## Record extracts
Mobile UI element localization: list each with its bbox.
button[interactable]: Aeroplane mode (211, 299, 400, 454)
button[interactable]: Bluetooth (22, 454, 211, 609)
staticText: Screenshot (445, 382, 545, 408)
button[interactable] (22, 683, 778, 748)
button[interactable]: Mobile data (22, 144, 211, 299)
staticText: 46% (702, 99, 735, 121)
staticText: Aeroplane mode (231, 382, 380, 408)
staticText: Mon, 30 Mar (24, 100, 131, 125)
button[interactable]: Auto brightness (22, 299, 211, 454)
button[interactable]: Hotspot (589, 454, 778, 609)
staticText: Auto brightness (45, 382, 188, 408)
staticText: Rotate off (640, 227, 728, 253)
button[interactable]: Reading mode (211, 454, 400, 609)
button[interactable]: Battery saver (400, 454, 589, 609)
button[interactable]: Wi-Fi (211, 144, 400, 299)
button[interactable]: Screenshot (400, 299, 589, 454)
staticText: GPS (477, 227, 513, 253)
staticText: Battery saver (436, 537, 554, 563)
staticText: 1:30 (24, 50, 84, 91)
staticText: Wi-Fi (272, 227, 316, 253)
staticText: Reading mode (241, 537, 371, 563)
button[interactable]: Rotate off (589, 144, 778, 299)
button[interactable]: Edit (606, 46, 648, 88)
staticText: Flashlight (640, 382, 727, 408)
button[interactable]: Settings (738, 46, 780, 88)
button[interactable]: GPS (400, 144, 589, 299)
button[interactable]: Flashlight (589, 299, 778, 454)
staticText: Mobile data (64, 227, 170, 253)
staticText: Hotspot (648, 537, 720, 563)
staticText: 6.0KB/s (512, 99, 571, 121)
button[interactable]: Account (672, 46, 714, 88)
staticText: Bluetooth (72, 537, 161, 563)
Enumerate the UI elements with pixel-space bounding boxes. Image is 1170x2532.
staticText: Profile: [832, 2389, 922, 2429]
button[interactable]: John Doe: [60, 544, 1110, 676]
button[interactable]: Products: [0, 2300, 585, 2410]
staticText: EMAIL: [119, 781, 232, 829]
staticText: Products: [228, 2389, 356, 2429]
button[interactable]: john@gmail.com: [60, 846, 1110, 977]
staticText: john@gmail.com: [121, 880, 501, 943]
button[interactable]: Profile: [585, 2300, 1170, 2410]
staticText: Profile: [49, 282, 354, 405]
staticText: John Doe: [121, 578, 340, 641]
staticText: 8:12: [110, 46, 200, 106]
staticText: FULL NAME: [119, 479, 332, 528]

## Goal of the exercise
Search the entries for the string "mode" and collect each line that has it.

## Expected answer
button[interactable]: Aeroplane mode (211, 299, 400, 454)
staticText: Aeroplane mode (231, 382, 380, 408)
button[interactable]: Reading mode (211, 454, 400, 609)
staticText: Reading mode (241, 537, 371, 563)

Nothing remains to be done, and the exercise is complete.